(Transcribed page contents)
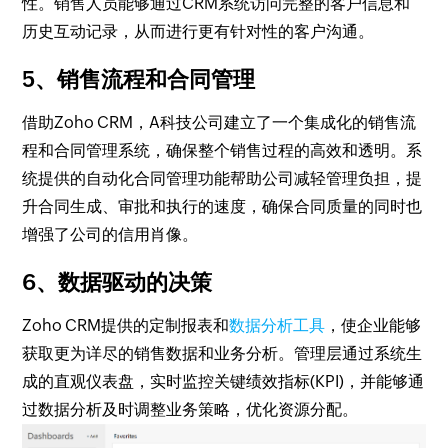
性。销售人员能够通过CRM系统访问完整的客户信息和
历史互动记录，从而进行更有针对性的客户沟通。
5、销售流程和合同管理
借助Zoho CRM，A科技公司建立了一个集成化的销售流
程和合同管理系统，确保整个销售过程的高效和透明。系
统提供的自动化合同管理功能帮助公司减轻管理负担，提
升合同生成、审批和执行的速度，确保合同质量的同时也
增强了公司的信用肖像。
6、数据驱动的决策
Zoho CRM提供的定制报表和
数据分析工具
，使企业能够
获取更为详尽的销售数据和业务分析。管理层通过系统生
成的直观仪表盘，实时监控关键绩效指标(KPI)，并能够通
过数据分析及时调整业务策略，优化资源分配。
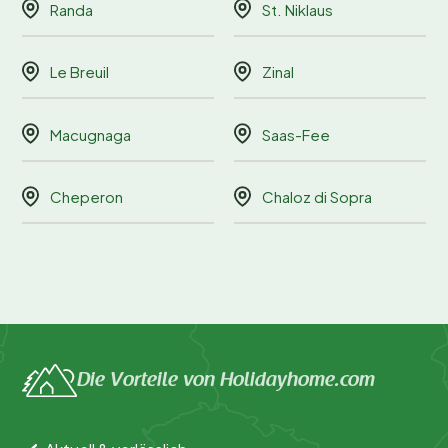
Randa
St. Niklaus
Le Breuil
Zinal
Macugnaga
Saas-Fee
Cheperon
Chaloz di Sopra
Die Vorteile von Holidayhome.com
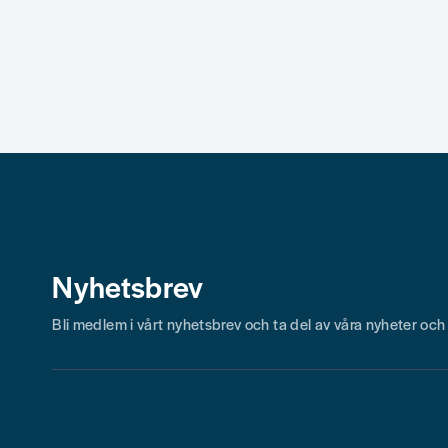
Nyhetsbrev
Bli medlem i vårt nyhetsbrev och ta del av våra nyheter oc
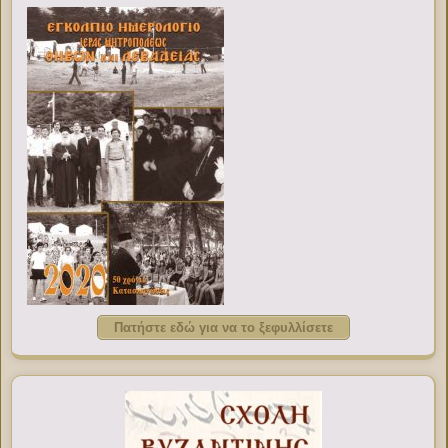
Πατήστε εδώ για να το ξεφυλλίσετε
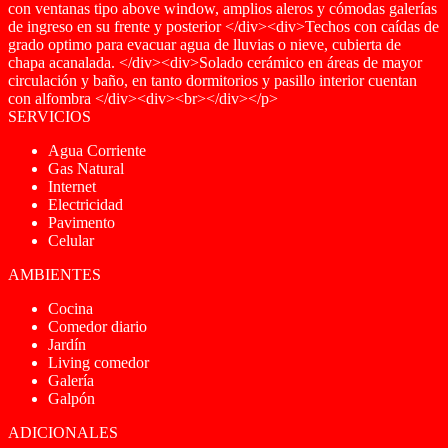
con ventanas tipo above window, amplios aleros y cómodas galerías
de ingreso en su frente y posterior </div><div>Techos con caídas de
grado optimo para evacuar agua de lluvias o nieve, cubierta de
chapa acanalada. </div><div>Solado cerámico en áreas de mayor
circulación y baño, en tanto dormitorios y pasillo interior cuentan
con alfombra </div><div><br></div></p>
SERVICIOS
Agua Corriente
Gas Natural
Internet
Electricidad
Pavimento
Celular
AMBIENTES
Cocina
Comedor diario
Jardín
Living comedor
Galería
Galpón
ADICIONALES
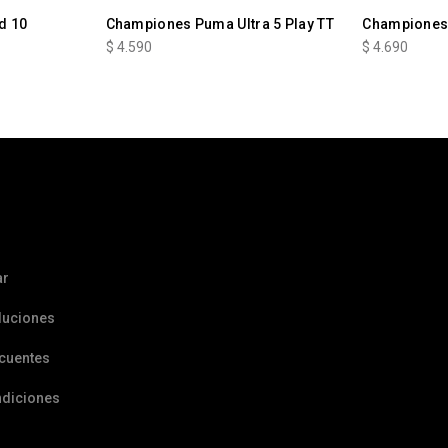
d 10
Championes Puma Ultra 5 Play TT
Championes 
$
4.590
$
4.690
ar
luciones
ecuentes
ndiciones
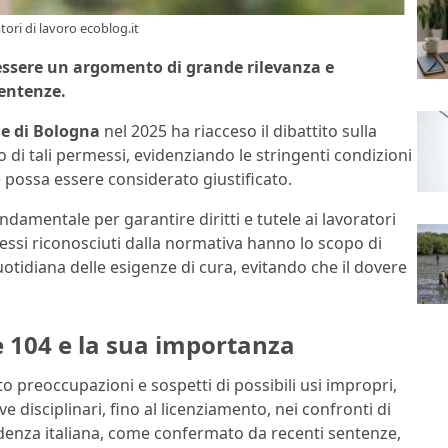
ori di lavoro ecoblog.it
essere un argomento di grande rilevanza e
sentenze.
le di Bologna
nel 2025 ha riacceso il dibattito sulla
io di tali permessi, evidenziando le stringenti condizioni
 possa essere considerato giustificato.
mentale per garantire diritti e tutele ai lavoratori
messi riconosciuti dalla normativa hanno lo scopo di
tidiana delle esigenze di cura, evitando che il dovere
e 104 e la sua importanza
to preoccupazioni e sospetti di possibili usi impropri,
 disciplinari, fino al licenziamento, nei confronti di
rudenza italiana, come confermato da recenti sentenze,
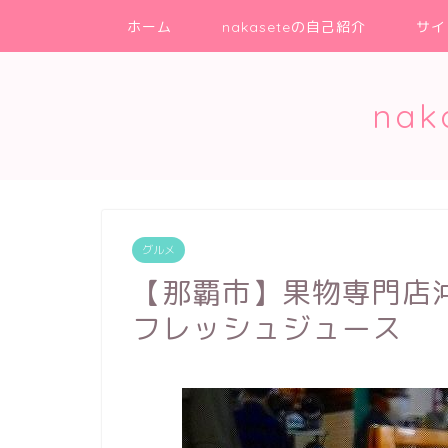
ホーム
nakaseteの自己紹介
サイ
na
グルメ
【那覇市】果物専門店
フレッシュジュース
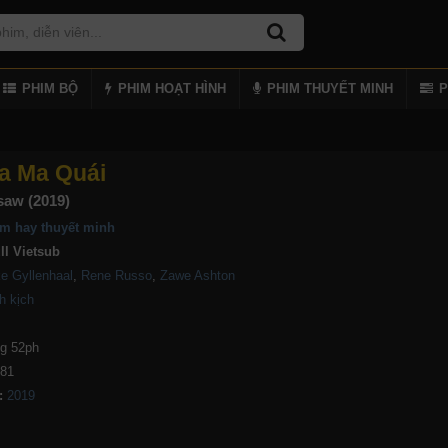
PHIM BỘ
PHIM HOẠT HÌNH
PHIM THUYẾT MINH
P
a Ma Quái
saw (2019)
m hay thuyết minh
ll Vietsub
e Gyllenhaal
,
Rene Russo
,
Zawe Ashton
h kịch
g 52ph
881
:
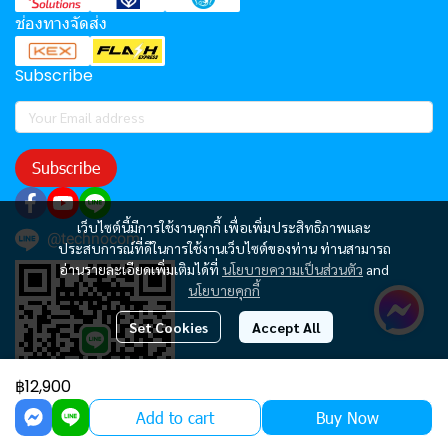
ช่องทางจัดส่ง
Subscribe
Subscribe
เว็บไซต์นี้มีการใช้งานคุกกี้ เพื่อเพิ่มประสิทธิภาพและ
@technocom
ประสบการณ์ที่ดีในการใช้งานเว็บไซต์ของท่าน ท่านสามารถ
อ่านรายละเอียดเพิ่มเติมได้ที่
นโยบายความเป็นส่วนตัว
and
นโยบายคุกกี้
Set Cookies
Accept All
฿12,900
Add to cart
Buy Now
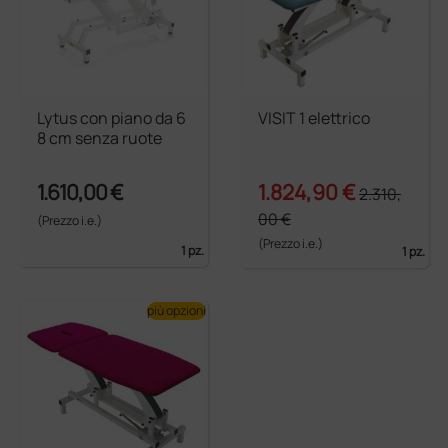
Lytus con piano da 6
VISIT 1 elettrico
8 cm senza ruote
1.610,00 €
1.824,90 €
2.310,
00 €
(Prezzo i.e.)
(Prezzo i.e.)
1 pz.
1 pz.
più opzioni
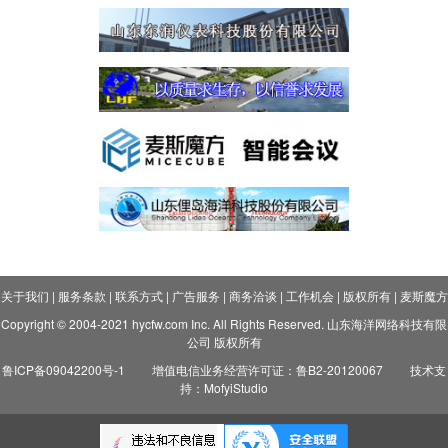
关于我们
|
服务条款
|
联系方式
|
广告服务
|
商务洽谈
|
工作机会
|
版权所有
|
麦斯魔方
Copyright © 2004-2021 hycfw.com Inc. All Rights Reserved. 山东海洋网络科技有限
公司 版权所有
鲁ICP备09042200号-1
增值电信业务经营许可证：鲁B2-20120067
技术支
持：MofyiStudio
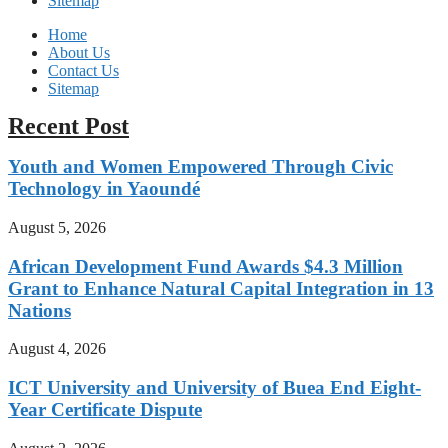
Sitemap
Home
About Us
Contact Us
Sitemap
Recent Post
Youth and Women Empowered Through Civic
Technology in Yaoundé
August 5, 2026
African Development Fund Awards $4.3 Million
Grant to Enhance Natural Capital Integration in 13
Nations
August 4, 2026
ICT University and University of Buea End Eight-
Year Certificate Dispute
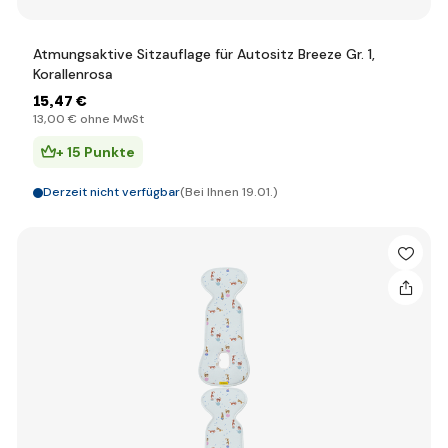
Atmungsaktive Sitzauflage für Autositz Breeze Gr. 1,
Korallenrosa
15
,47 €
13
,00 €
ohne MwSt
+ 15 Punkte
Derzeit nicht verfügbar
(Bei Ihnen 19.01.)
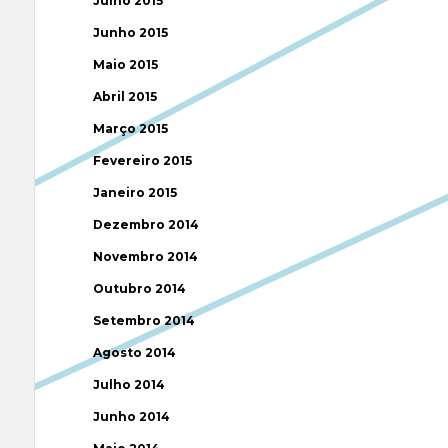
Julho 2015
Junho 2015
Maio 2015
Abril 2015
Março 2015
Fevereiro 2015
Janeiro 2015
Dezembro 2014
Novembro 2014
Outubro 2014
Setembro 2014
Agosto 2014
Julho 2014
Junho 2014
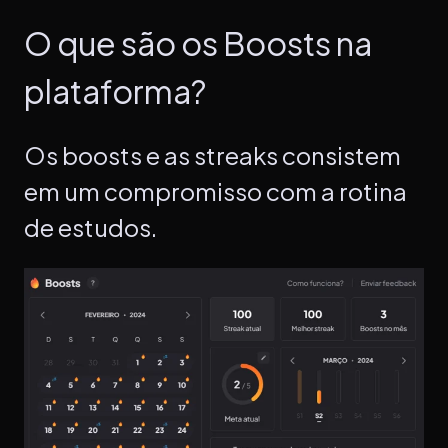
O que são os Boosts na
plataforma?
Os boosts e as streaks consistem
em um compromisso com a rotina
de estudos.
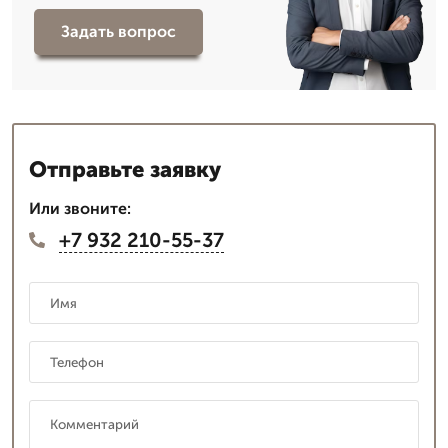
Задать вопрос
Отправьте заявку
Или звоните:
+7 932 210-55-37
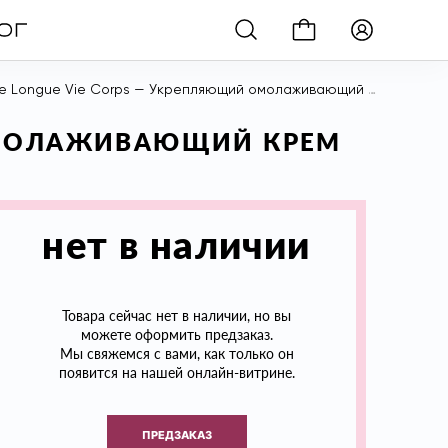
 Vie Corps — Укрепляющий омолаживающий крем для тела "Долгая Жизнь Клетки", 200 мл
 ОМОЛАЖИВАЮЩИЙ КРЕМ
нет в наличии
Товара сейчас нет в наличии, но вы
можете оформить предзаказ.
Мы свяжемся с вами, как только он
появится на нашей онлайн-витрине.
ПРЕДЗАКАЗ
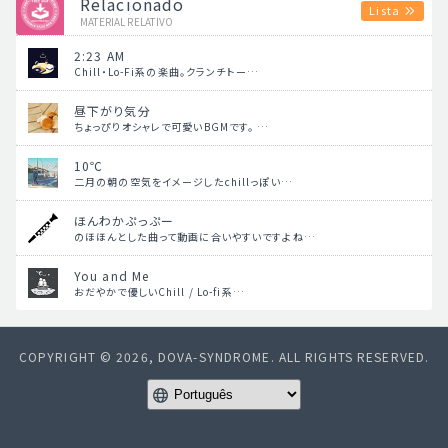
Relacionado
Lista
MATERIAL RELATIVO
2:23 AM
Chill・Lo-Fi系の楽曲。クランチトー…
昼下がり気分
ちょっぴりオシャレで可愛いBGMです。 …
10℃
二月の朝の空気をイメージしたchillっぽい…
ほんわかぷっぷー
のほほんとした曲って動画に合いやすいですよね…
You and Me
おだやかで優しいChill / Lo-fi系…
COPYRIGHT © 2026, DOVA-SYNDROME. ALL RIGHTS RESERVED.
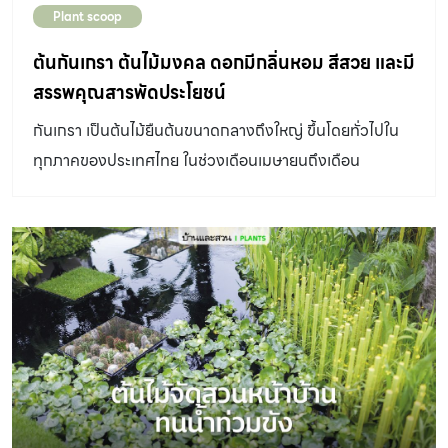
Plant scoop
ต้นกันเกรา ต้นไม้มงคล ดอกมีกลิ่นหอม สีสวย และมี
สรรพคุณสารพัดประโยชน์
กันเกรา เป็นต้นไม้ยืนต้นขนาดกลางถึงใหญ่ ขึ้นโดยทั่วไปใน
ทุกภาคของประเทศไทย ในช่วงเดือนเมษายนถึงเดือน
มิถุนายนจะออกดอกเป็น ช่อสีเหลือง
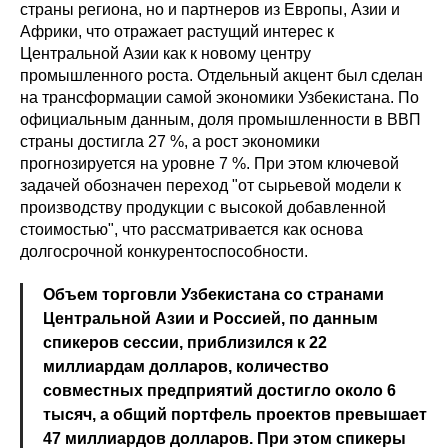
страны региона, но и партнеров из Европы, Азии и
Африки, что отражает растущий интерес к
Центральной Азии как к новому центру
промышленного роста. Отдельный акцент был сделан
на трансформации самой экономики Узбекистана. По
официальным данным, доля промышленности в ВВП
страны достигла 27 %, а рост экономики
прогнозируется на уровне 7 %. При этом ключевой
задачей обозначен переход "от сырьевой модели к
производству продукции с высокой добавленной
стоимостью", что рассматривается как основа
долгосрочной конкурентоспособности.
Объем торговли Узбекистана со странами
Центральной Азии и Россией, по данным
спикеров сессии, приблизился к 22
миллиардам долларов, количество
совместных предприятий достигло около 6
тысяч, а общий портфель проектов превышает
47 миллиардов долларов. При этом спикеры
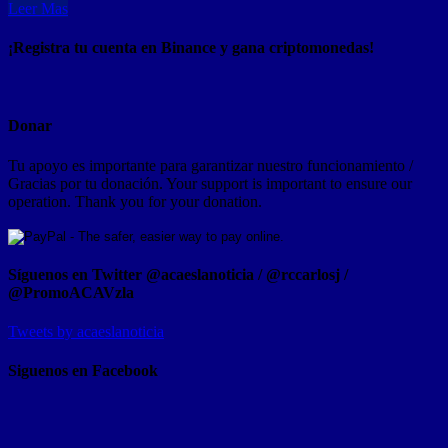
Leer Mas
¡Registra tu cuenta en Binance y gana criptomonedas!
Donar
Tu apoyo es importante para garantizar nuestro funcionamiento /
Gracias por tu donación. Your support is important to ensure our
operation. Thank you for your donation.
Síguenos en Twitter @acaeslanoticia / @rccarlosj /
@PromoACAVzla
Tweets by acaeslanoticia
Siguenos en Facebook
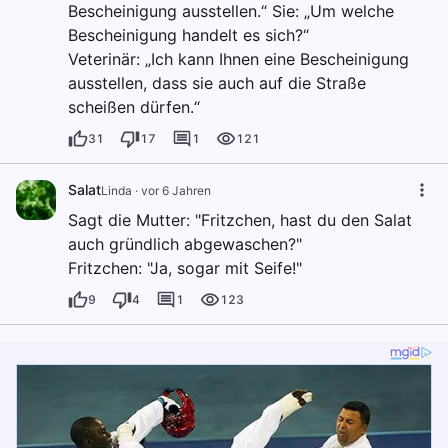
Bescheinigung ausstellen.“ Sie: „Um welche
Bescheinigung handelt es sich?“
Veterinär: „Ich kann Ihnen eine Bescheinigung
ausstellen, dass sie auch auf die Straße
scheißen dürfen.“
31
17
1
121
Salat
Linda
·
vor 6 Jahren
Sagt die Mutter: "Fritzchen, hast du den Salat
auch gründlich abgewaschen?"
Fritzchen: "Ja, sogar mit Seife!"
9
4
1
123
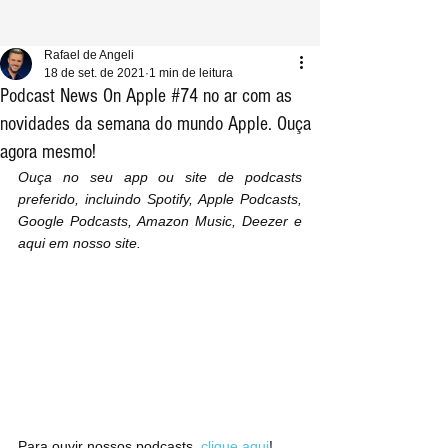
Rafael de Angeli
18 de set. de 2021
1 min de leitura
Podcast News On Apple #74 no ar com as
novidades da semana do mundo Apple. Ouça
agora mesmo!
Ouça no seu app ou site de podcasts 
preferido, incluindo Spotify, Apple Podcasts, 
Google Podcasts, Amazon Music, Deezer e 
aqui em nosso site.
Para ouvir nossos podcasts, 
clique aqui
!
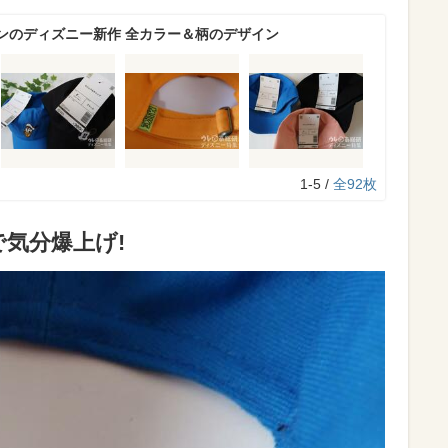
ンのディズニー新作 全カラー＆柄のデザイン
1-5 /
全92枚
気分爆上げ!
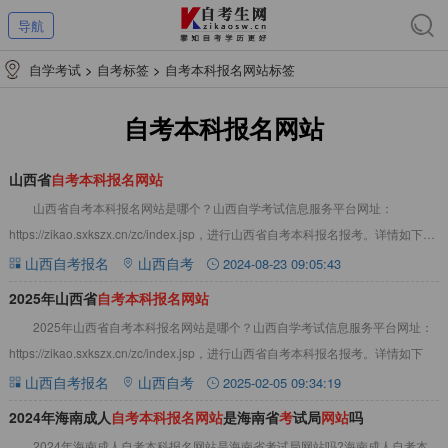
导航
自学考试
>
自考标签
>
自考本科报名网站标签
自考本科报名网站
山西省
自
考
本
科
报
名
网
站
山西省自考本科报名网站是哪个？山西自学考试信息服务平台网址：
https://zikao.sxkszx.cn/zc/index.jsp，进行山西省自考本科报名报考。详情如下：
山西自考
山西自考报名
山西自考
2024-08-23 09:05:43
2025年山西省
自
考
本
科
报
名
网
站
2025年山西省自考本科报名网站是哪个？山西自学考试信息服务平台网址：
https://zikao.sxkszx.cn/zc/index.jsp，进行山西省自考本科报名报考。详情如下
山西自考报名
山西自考
2025-02-05 09:34:19
2024年海南成人
自
考
本
科
报
名
网
站
是海南省
考
试局
网
站
吗
2024年海南成人自考本科报名网站是海南省考试局网站吗?海南成人自考本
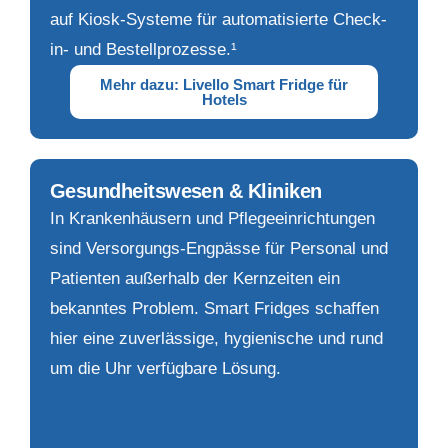
auf Kiosk-Systeme für automatisierte Check-
in- und Bestellprozesse.¹
Mehr dazu: Livello Smart Fridge für
Hotels
Gesundheitswesen & Kliniken
In Krankenhäusern und Pflegeeinrichtungen
sind Versorgungs-Engpässe für Personal und
Patienten außerhalb der Kernzeiten ein
bekanntes Problem. Smart Fridges schaffen
hier eine zuverlässige, hygienische und rund
um die Uhr verfügbare Lösung.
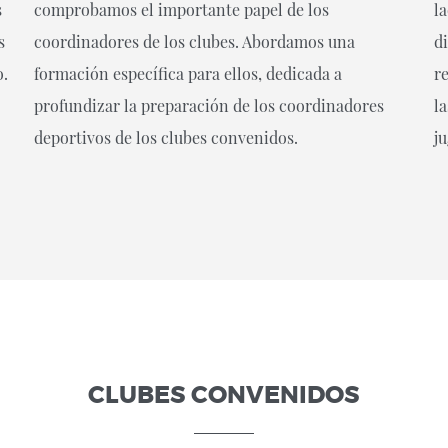
s
comprobamos el importante papel de los
l
s
coordinadores de los clubes. Abordamos una
d
o.
formación específica para ellos, dedicada a
r
profundizar la preparación de los coordinadores
l
deportivos de los clubes convenidos.
j
CLUBES CONVENIDOS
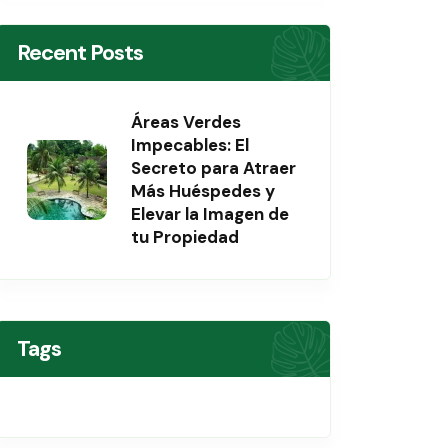
Recent Posts
Áreas Verdes
Impecables: El
Secreto para Atraer
Más Huéspedes y
Elevar la Imagen de
tu Propiedad
Tags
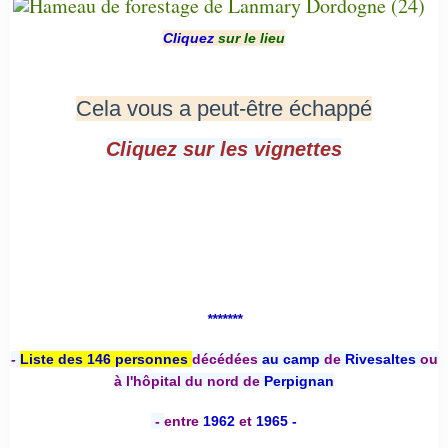
Cliquez
sur le lieu
Cela vous a peut-être échappé
Cliquez sur les vignettes
*******
-
Liste des 146 personnes
décédées
au camp
de
Rivesaltes
ou
à l'hôpital du nord de
Perpignan
-
entre
1962
et
1965 -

EXERCISE DETAILS:
The lines above from the line with "più opzioni" through the line with "Центральной Азии как к новому центру" are to be given again word for word, with no pictures among them.

SOLUTION TO THE PROBLEM:
più opzioni
关于我们
|
服务条款
|
联系方式
|
广告服务
|
商务洽谈
|
工作机会
|
版权所有
|
麦斯魔方
Copyright © 2004-2021 hycfw.com Inc. All Rights Reserved. 山东海洋网络科技有限
公司 版权所有
鲁ICP备09042200号-1
增值电信业务经营许可证：鲁B2-20120067
技术支
持：MofyiStudio
Sitemap
Home
About Us
Contact Us
Sitemap
Recent Post
Youth and Women Empowered Through Civic
Technology in Yaoundé
August 5, 2026
African Development Fund Awards $4.3 Million
Grant to Enhance Natural Capital Integration in 13
Nations
August 4, 2026
ICT University and University of Buea End Eight-
Year Certificate Dispute
Atmungsaktive Sitzauflage für Autositz Breeze Gr. 1,
Korallenrosa
15
,47 €
13
,00 €
ohne MwSt
+ 15 Punkte
Derzeit nicht verfügbar
(Bei Ihnen 19.01.)
Julho 2015
Junho 2015
Maio 2015
Abril 2015
Março 2015
Fevereiro 2015
Janeiro 2015
Dezembro 2014
Novembro 2014
Outubro 2014
Setembro 2014
Agosto 2014
Julho 2014
Junho 2014
O que são os Boosts na
plataforma?
Os boosts e as streaks consistem
em um compromisso com a rotina
de estudos.
Задать вопрос
Отправьте заявку
Или звоните:
+7 932 210-55-37
 Vie Corps — Укрепляющий омолаживающий крем для тела "Долгая Жизнь Клетки", 200 мл
 ОМОЛАЖИВАЮЩИЙ КРЕМ
нет в наличии
Товара сейчас нет в наличии, но вы
можете оформить предзаказ.
Мы свяжемся с вами, как только он
появится на нашей онлайн-витрине.
ПРЕДЗАКАЗ
Relacionado
Lista
MATERIAL RELATIVO
2:23 AM
Chill・Lo-Fi系の楽曲。クランチトー…
昼下がり気分
ちょっぴりオシャレで可愛いBGMです。 …
10℃
二月の朝の空気をイメージしたchillっぽい…
ほんわかぷっぷー
のほほんとした曲って動画に合いやすいですよね…
You and Me
おだやかで優しいChill / Lo-fi系…
COPYRIGHT © 2026, DOVA-SYNDROME. ALL RIGHTS RESERVED.
Plant scoop
ต้นกันเกรา ต้นไม้มงคล ดอกมีกลิ่นหอม สีสวย และมี
สรรพคุณสารพัดประโยชน์
กันเกรา เป็นต้นไม้ยืนต้นขนาดกลางถึงใหญ่ ขึ้นโดยทั่วไปใน
ทุกภาคของประเทศไทย ในช่วงเดือนเมษายนถึงเดือน
มิถุนายนจะออกดอกเป็น ช่อสีเหลือง
страны региона, но и партнеров из Европы, Азии и
Африки, что отражает растущий интерес к
Центральной Азии как к новому центру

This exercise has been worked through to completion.